For the material below, return exactly the lines starting at the line containing "saber, reflecting her" and ending at the line containing "make them ideal for both collectors and", both ends included, and no others.

START Given records

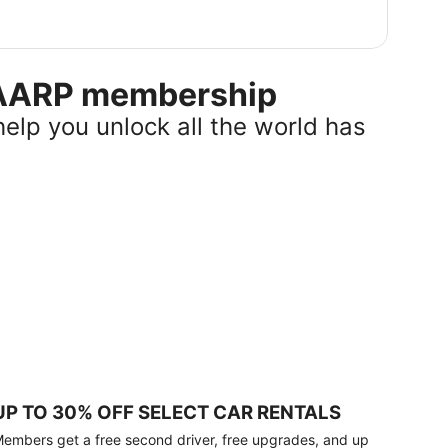
r AARP membership
help you unlock all the world has
UP TO 30% OFF SELECT CAR RENTALS
embers get a free second driver, free upgrades, and up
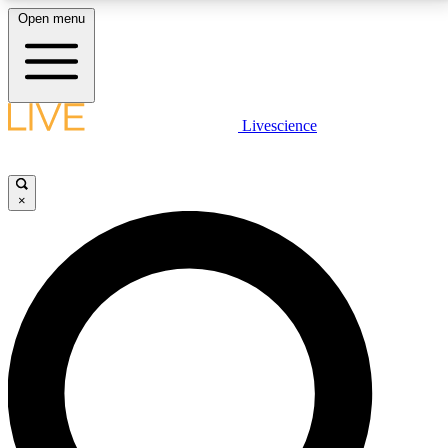
Open menu
LIVE SCIENCE PLUS
Livescience
Get started to get free access to selected news stories, receive our
daily newsletter, post comments, play games and earn badges.
×
JOIN FREE
LIVE SCIENCE PRO
Unlimited access to our exclusive features, expert analysis and in-depth
interviews, all ad-free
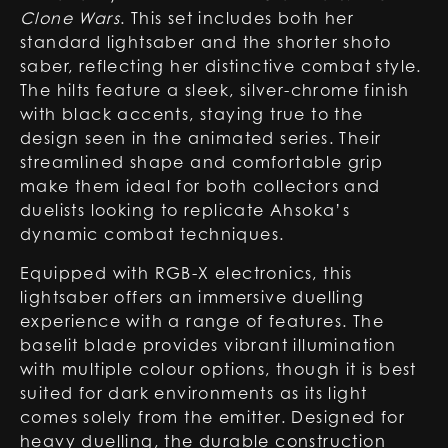
Clone Wars
. This set includes both her
standard lightsaber and the shorter shoto
saber, reflecting her distinctive combat style.
The hilts feature a sleek, silver-chrome finish
with black accents, staying true to the
design seen in the animated series. Their
streamlined shape and comfortable grip
make them ideal for both collectors and
duelists looking to replicate Ahsoka’s
dynamic combat techniques.
Equipped with RGB-X electronics, this
lightsaber offers an immersive duelling
experience with a range of features. The
baselit blade provides vibrant illumination
with multiple colour options, though it is best
suited for dark environments as its light
comes solely from the emitter. Designed for
heavy duelling, the durable construction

END Given records

* [Expected output]:
saber, reflecting her distinctive combat style.
The hilts feature a sleek, silver-chrome finish
with black accents, staying true to the
design seen in the animated series. Their
streamlined shape and comfortable grip
make them ideal for both collectors and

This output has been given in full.